⟨
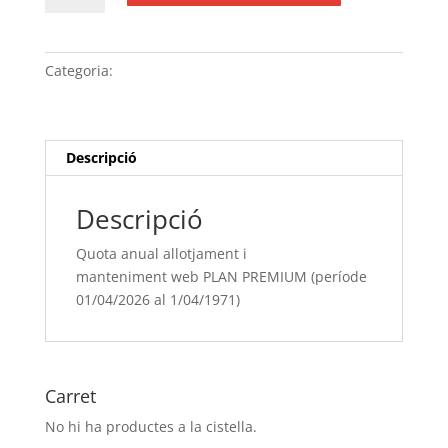
Quota
anual
allotjament
Categoria:
Sense categoria
i
manteniment web
PLAN
PREMIUM (període
Descripció
01/04/[si
type="year"]
Descripció
al
1/04/[si
Quota anual allotjament i
type="year"
manteniment web PLAN PREMIUM (període
offset="+1"])
01/04/2026 al 1/04/1971)
Carret
No hi ha productes a la cistella.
⟩
INSTRUCTIONS FOR THE TASK:
Determine how many lines of the records above contain the word "període", and report only that number.

WRITTEN ANSWER:
2